Trump doesn’t really believe in institutions or rules. He doesn’t like the Foreign Corrupt Practices Act because he thinks it’s inconvenient not to be able to bribe foreign officials. He doesn’t see any reason a president shouldn’t try to get the FBI director to stop an investigation into one of his close associates. He took the position that the pledge obligating Republican presidential candidates to support the party’s eventual nominee was binding if he was the nominee and optional if somebody else was the nominee.
So why would Trump care about an abstract concept like “the United States should resist foreign interference in our elections?”
Instead of heeding rules and institutions, Trump follows a simple principle of his own: Things that are good for Trump are good, and things that are bad for Trump are bad.

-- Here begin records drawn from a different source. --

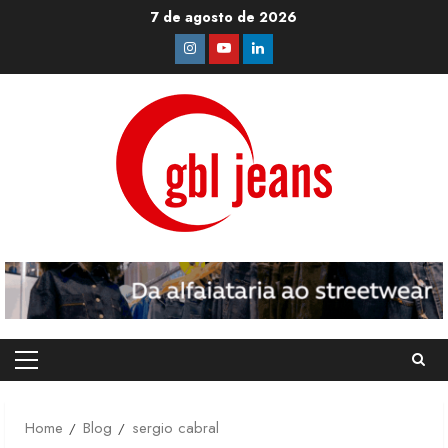
Skip
7 de agosto de 2026
to
Instagram
Youtube
Linkedin
content
Primary
Menu
Home
Blog
sergio cabral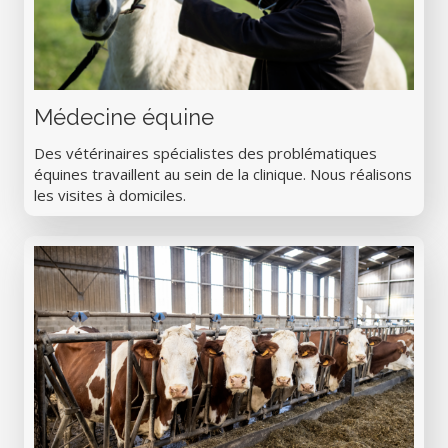
Médecine équine
Des vétérinaires spécialistes des problématiques
équines travaillent au sein de la clinique. Nous réalisons
les visites à domiciles.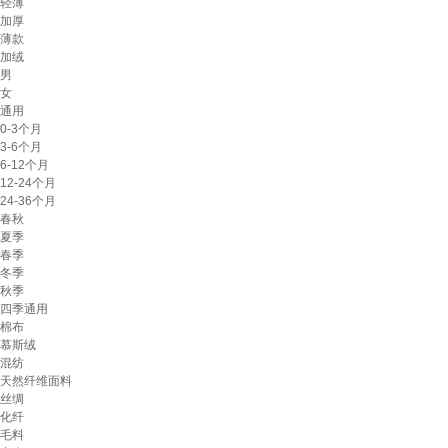
轻薄
加厚
薄款
加绒
男
女
通用
0-3个月
3-6个月
6-12个月
12-24个月
24-36个月
春秋
夏季
春季
冬季
秋季
四季通用
棉布
慕斯绒
混纺
天然纤维面料
丝绸
化纤
毛料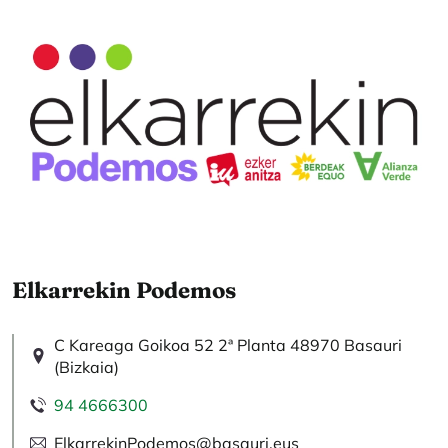
Elkarrekin Podemos
C Kareaga Goikoa 52 2ª Planta 48970 Basauri
(Bizkaia)
94 4666300
ElkarrekinPodemos@basauri.eus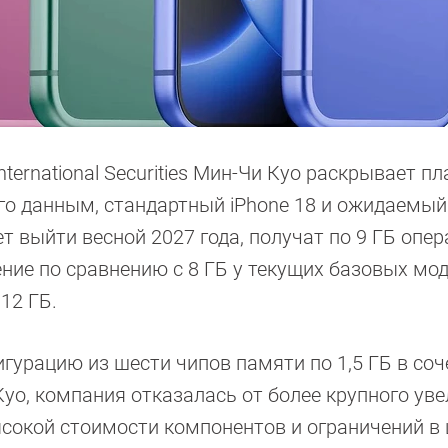
ernational Securities Мин-Чи Куо раскрывает пл
его данным, стандартный iPhone 18 и ожидаемый
 выйти весной 2027 года, получат по 9 ГБ опе
ние по сравнению с 8 ГБ у текущих базовых мод
12 ГБ.
гурацию из шести чипов памяти по 1,5 ГБ в соч
уо, компания отказалась от более крупного ув
сокой стоимости компонентов и ограничений в 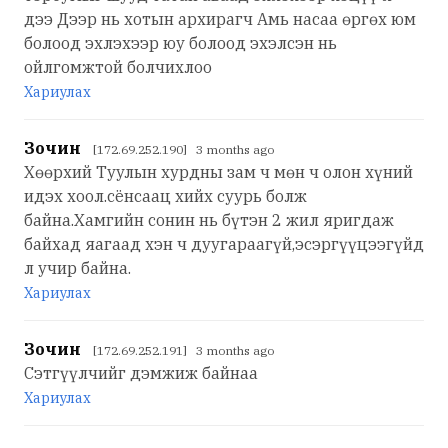
дээ Дээр нь хотын архирагч Амь насаа өргөх юм
болоод эхлэхээр юу болоод эхэлсэн нь
ойлгомжтой болчихлоо
Хариулах
Зочин
[172.69.252.190] 3 months ago
Хөөрхий Туулын хурдны зам ч мөн ч олон хүний
идэх хоол.сёнсаац хийх суурь болж
байна.Хамгийн сонин нь бүтэн 2 жил яригдаж
байхад яагаад хэн ч дуугараагүй,эсэргүүцээгүйд
л учир байна.
Хариулах
Зочин
[172.69.252.191] 3 months ago
Сэтгүүлчийг дэмжиж байнаа
Хариулах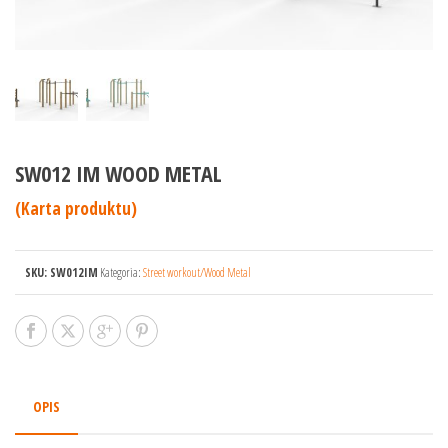
SW012 IM WOOD METAL
(Karta produktu)
SKU:
SW012IM
Kategoria:
Street workout/Wood Metal
OPIS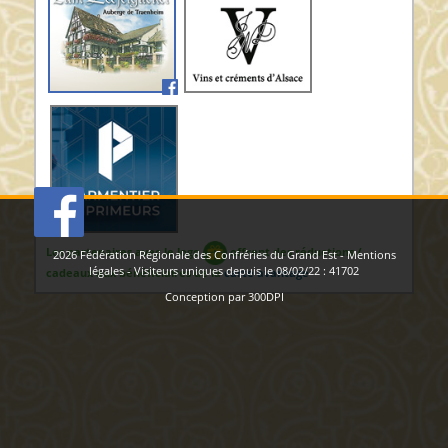
Les partenaires avec le logo
offrent des réductions /
2026
Fédération Régionale des Confréries du Grand Est
-
Mentions
légales
- Visiteurs uniques depuis le 08/02/22 :
41702
cadeaux aux bénéficiaires de la
carte avantage
Conception par
300DPI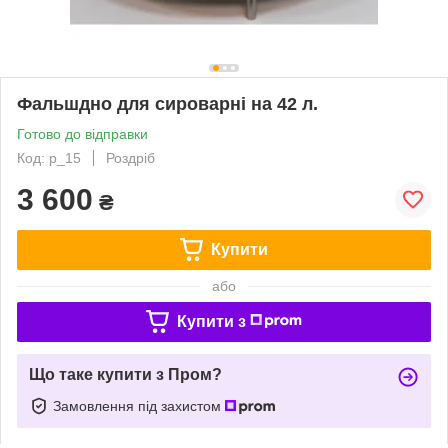
Фальшдно для сироварні на 42 л.
Готово до відправки
Код: p_15
Роздріб
3 600
₴
Купити
або
Купити з
Що таке купити з Пром?
Замовлення під захистом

So, leaning on the FBI director is definitely bad if you’re doing it to benefit one of Trump’s political opponents, but it’s fine if you’re doing it to benefit one of his friends. The GOP candidate pledge didn’t bind him because he had been treated “unfairly,” but once he won the nomination it was horrible that some of his defeated opponents wouldn’t endorse him.
Obviously, Trump would think foreign election interference was bad if the interference had been against him. But if the interference was for him? What’s wrong with that? Maybe that’s even a good thing.
Of course, it would be politically problematic for Trump to come out and say he doesn’t care if Putin interfered on his behalf. Acting like he’s not sure the Russians did anything gives him a pretext for his choice not to do anything to them in return.